[lammps-users] lammps with share memory machine

Dear,

I have a server with 2CPUs and 4 core per cpu. I want to install LAMMPS for parallel computing.

I have install mpich2-1.0.7 with device of ch3:shm or ssm for share memory. There are errors when I installed the LAMMPS(as follows)

HOW can I deal with it?

if I install mpich2-1.0.7 with device of ch3:sock and use sockets for all communications between processes, or install mpich1.2.5, the effectivity of parallel computing is worse than one cpu.

HELP Thanks in advance

errors:

-o …/lmp_g++
/usr/local/mpi/lib/libmpich.a(ch3_init.o): In function MPIDI_CH3_Init': ch3_init.c:(.text+0x766): undefined reference to shm_unlink’
/usr/local/mpi/lib/libmpich.a(shm_memory.o): In function MPIDI_CH3I_SHM_Get_mem': shm_memory.c:(.text+0x68): undefined reference to shm_open’
collect2: ld returned 1 exit status
make[1]: *** […/lmp_g++] Error 1
make[1]: Leaving directory `/home/tianwd/lammps/lammps/src/Obj_g++’
make: *** [g++] Error 2

This isn't a LAMMPS problem; it's an MPI problem. You'll
need to find a local expert to help you install/test MPI.

Steve

Dear,

I have a server with 2CPUs and 4 core per cpu. I want to install LAMMPS for
parallel computing.

I have install mpich2-1.0.7 with device of ch3:shm or ssm for share memory.
There are errors when I installed the LAMMPS(as follows)

HOW can I deal with it?

the IMNSHO best solution is to dump mpich completely and
use OpenMPI instead. it avoids many of the idiosyncrasies
of mpich and you can dynamically change transport layer,
boot procedure and many other details. it provides proper
stacktraces on crashes (no more cryptic p4:SIGSEGV messages
and dropped error output). i have even been able to use
an OpenMPI binary on an infiniband machine which was
originally compiled on a myrinet based cluster. of course
both clusters were using OpenMPI... :wink:

if I install mpich2-1.0.7 with device of ch3:sock and use sockets for all
communications between processes, or install mpich1.2.5, the effectivity of
parallel computing is worse than one cpu.

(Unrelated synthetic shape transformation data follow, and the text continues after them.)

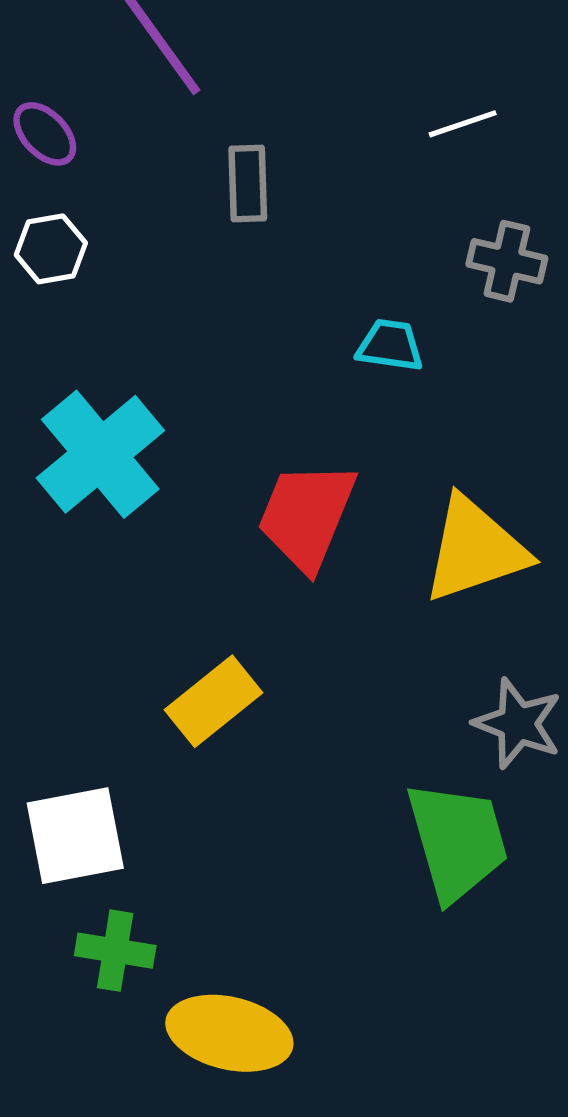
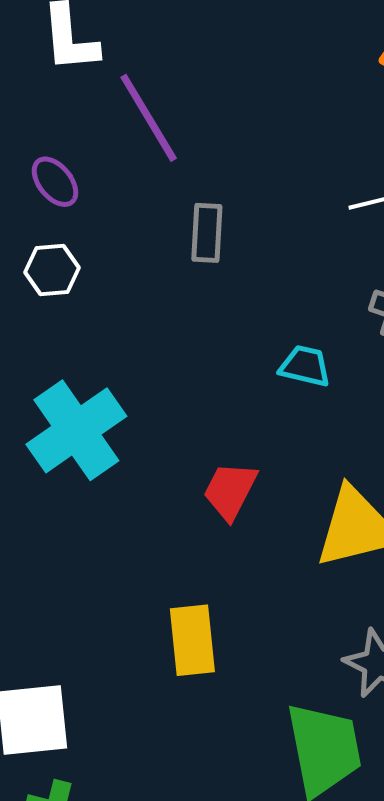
red trapezoid: (307, 516) -> (230, 491), size x0.7
yellow rectangle: (213, 701) -> (192, 640), moved, turned -62

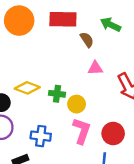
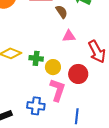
red circle: (113, 134) -> (78, 74), moved
blue cross: (41, 136) -> (36, 106), moved

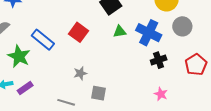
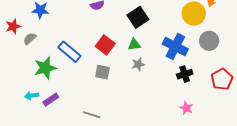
green triangle: (120, 32) -> (134, 45), moved
green star: (19, 56) -> (45, 68), turned 30
gray star: (80, 73) -> (138, 64), moved
gray square: (99, 93) -> (102, 72), moved

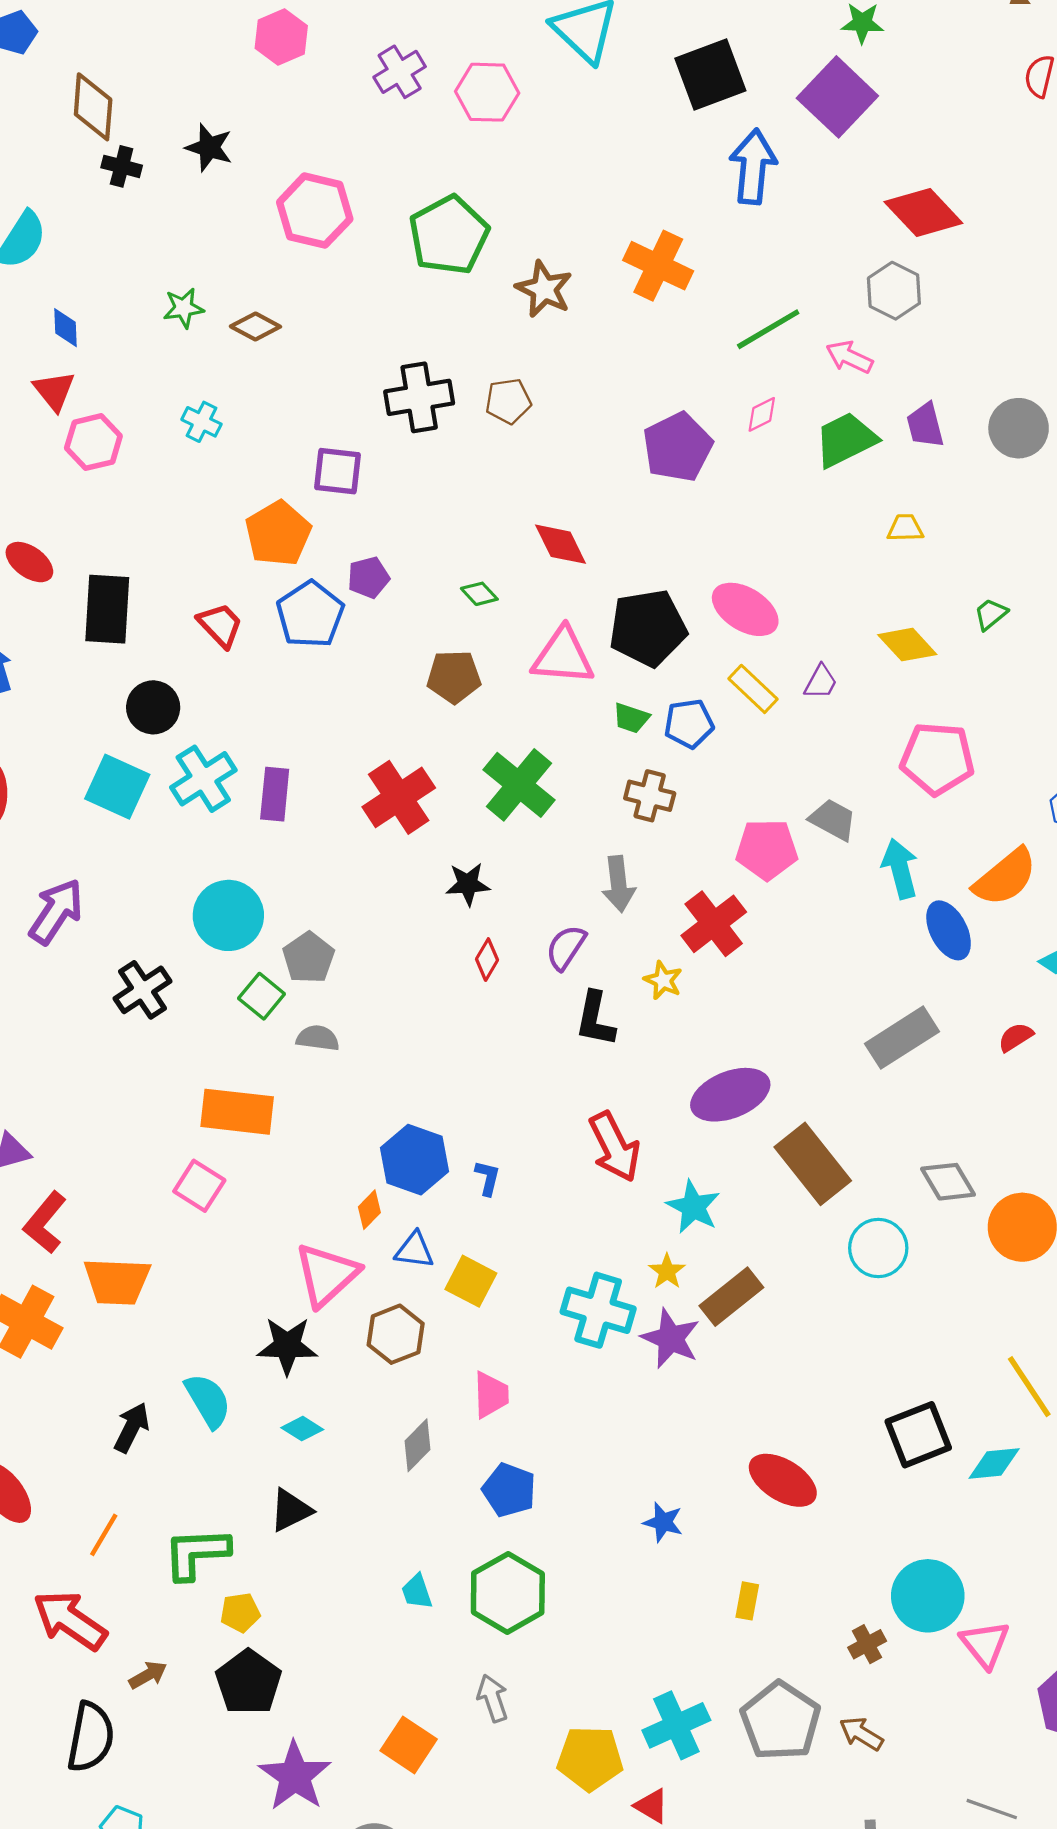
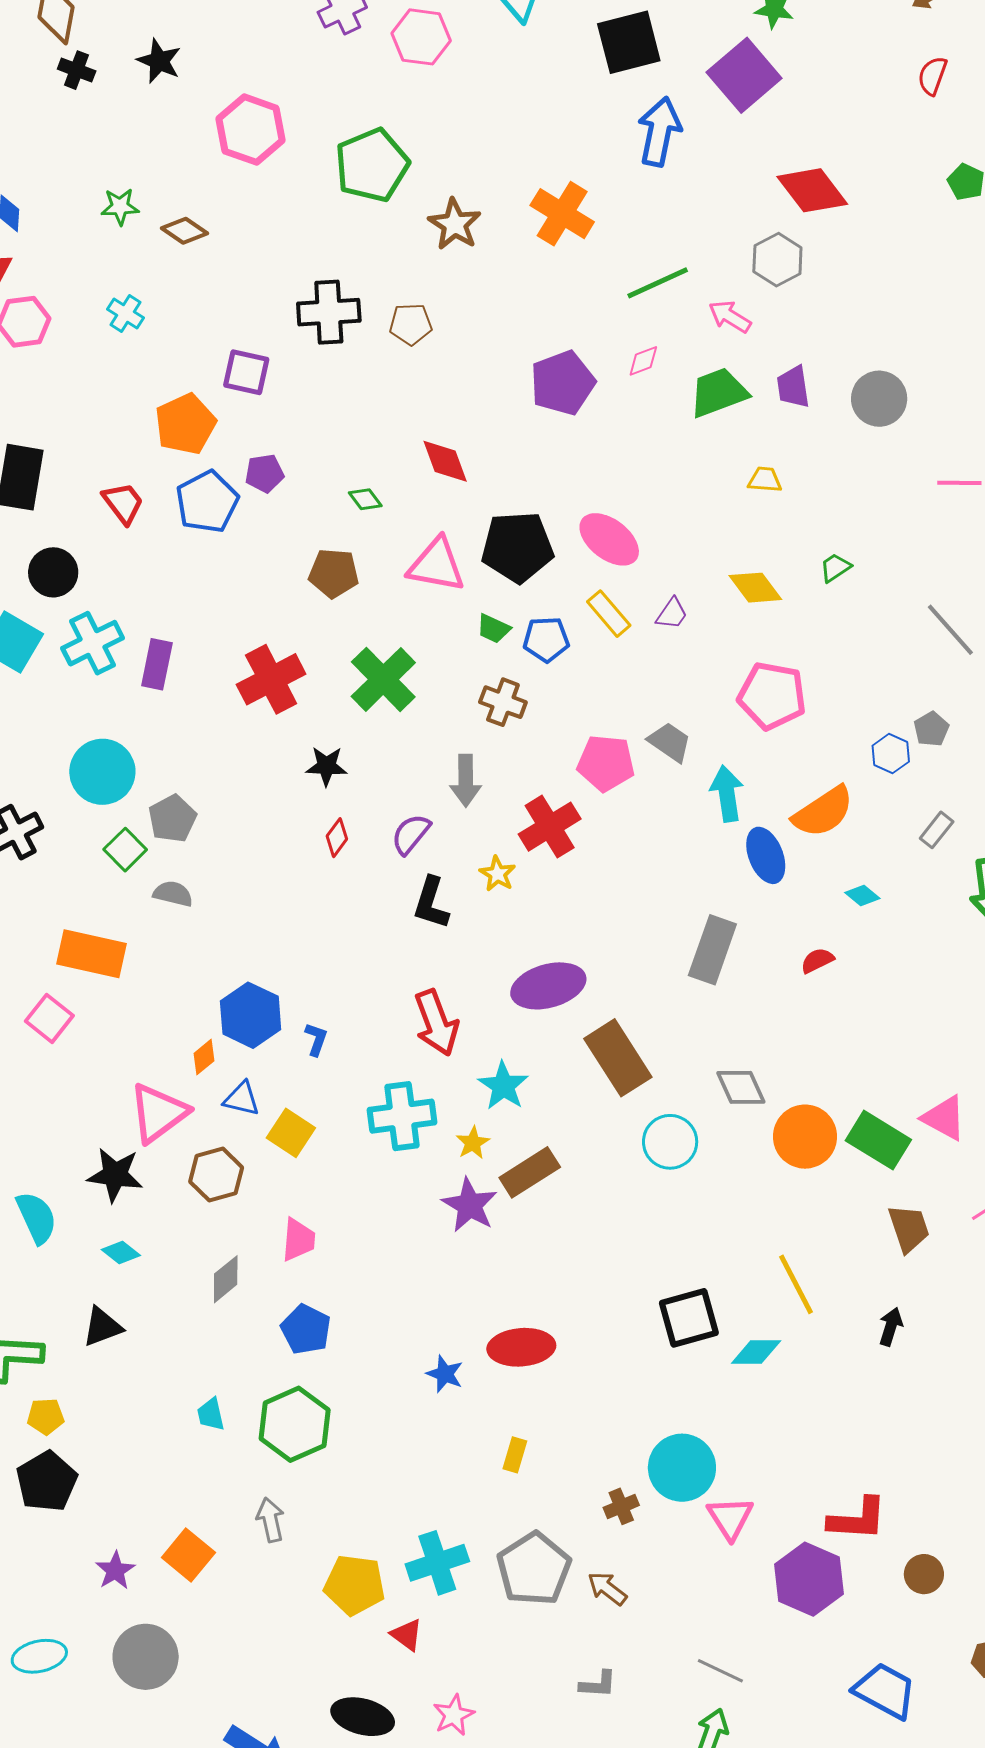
gray rectangle: (902, 1038) -> (712, 950), turned -44
cyan cross: (598, 1310) -> (402, 1116), moved, turned -30
red ellipse: (783, 1480) -> (521, 1347), moved, turned -42
purple star: (295, 1776) -> (115, 1570), moved, size x0.6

see my previous reply. use a decent benchmark input
and make sure that your machine is actually idle
when running the tests.

HELP Thanks in advance

errors:

-o ../lmp_g++
/usr/local/mpi/lib/libmpich.a(ch3_init.o): In function `MPIDI_CH3_Init':
ch3_init.c:(.text+0x766): undefined reference to `shm_unlink'
/usr/local/mpi/lib/libmpich.a(shm_memory.o): In function
`MPIDI_CH3I_SHM_Get_mem':
shm_memory.c:(.text+0x68): undefined reference to `shm_open'
collect2: ld returned 1 exit status
make[1]: *** [../lmp_g++] Error 1
make[1]: Leaving directory `/home/tianwd/lammps/lammps/src/Obj_g++'
make: *** [g++] Error 2

try:

man shm_open

and if you read the manpage you see that those functions
(on linux or other glibc based machines) require linking with -lrt.
(one more reason to use openmpi as takes care of that as well
if you use the mpiCC wrapper for the compiler).

cheers,
   axel.

Hi Axel,

I have been using SGE and MPICH for my LAMMPS simulations in our clusters
but next month we will be getting new machines and I have the opportunity
to either stick to MPICH or change to OpenMPI. You mentioned that it would
be better to use OpenMPI and dump MPICH compleletly. If I were to migrate
to OpenMPI, should I stick to SGE or do you know of a better "free" Grid
Engine?

Thanks in Advance

Jan-Michael

My vote is for troque, but thats a big change. Many people use SGI (openMPI has launcher support for SGE just like Torque) and are quite happy.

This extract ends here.